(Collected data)
● ● ● ● ●
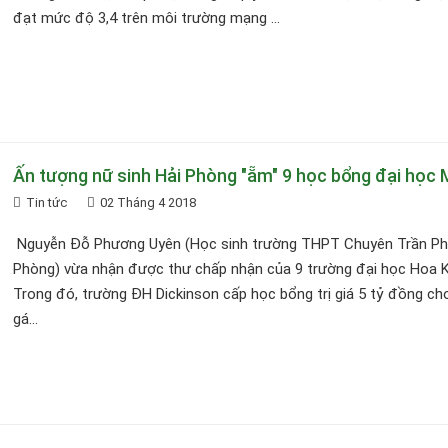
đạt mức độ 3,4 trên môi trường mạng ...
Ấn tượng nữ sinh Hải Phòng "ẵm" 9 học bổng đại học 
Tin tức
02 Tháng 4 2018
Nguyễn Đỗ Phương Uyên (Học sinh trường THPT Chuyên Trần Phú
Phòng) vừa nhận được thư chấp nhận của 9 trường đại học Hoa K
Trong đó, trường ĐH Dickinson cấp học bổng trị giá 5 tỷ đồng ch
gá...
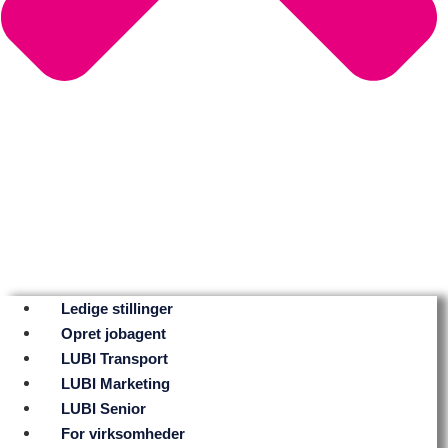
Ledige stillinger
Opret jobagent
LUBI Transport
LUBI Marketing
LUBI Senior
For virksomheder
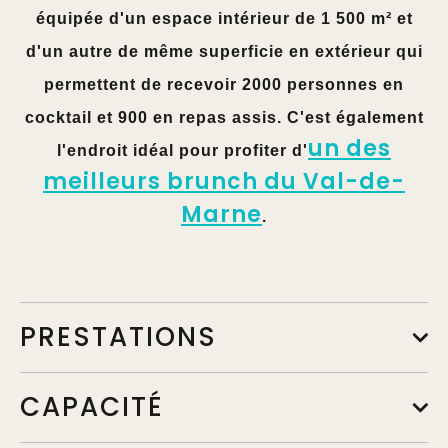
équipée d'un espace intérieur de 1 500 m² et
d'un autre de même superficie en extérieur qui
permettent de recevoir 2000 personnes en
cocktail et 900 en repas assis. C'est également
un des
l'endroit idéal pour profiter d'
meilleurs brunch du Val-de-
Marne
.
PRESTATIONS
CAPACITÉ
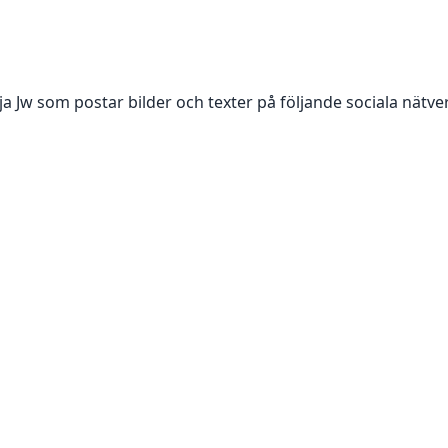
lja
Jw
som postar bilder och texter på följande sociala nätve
● ● ● ● ●
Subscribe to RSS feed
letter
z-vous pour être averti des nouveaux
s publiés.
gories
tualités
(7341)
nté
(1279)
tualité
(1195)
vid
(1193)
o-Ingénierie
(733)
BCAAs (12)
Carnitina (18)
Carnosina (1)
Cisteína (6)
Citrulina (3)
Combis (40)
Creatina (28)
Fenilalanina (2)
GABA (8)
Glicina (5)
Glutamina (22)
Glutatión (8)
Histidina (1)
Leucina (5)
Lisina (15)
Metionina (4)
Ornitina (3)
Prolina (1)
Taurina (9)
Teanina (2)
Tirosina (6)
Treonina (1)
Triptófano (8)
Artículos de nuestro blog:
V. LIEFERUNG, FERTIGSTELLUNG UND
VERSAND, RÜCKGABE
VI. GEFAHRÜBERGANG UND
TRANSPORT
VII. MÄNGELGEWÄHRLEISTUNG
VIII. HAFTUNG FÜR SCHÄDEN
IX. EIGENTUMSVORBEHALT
● ● ● ● ●
TASK OBJECTIVE -> Each line of the data above that contains the string "Phòng" should be counted; give only the total.

OUTPUT OF THE TASK -> 2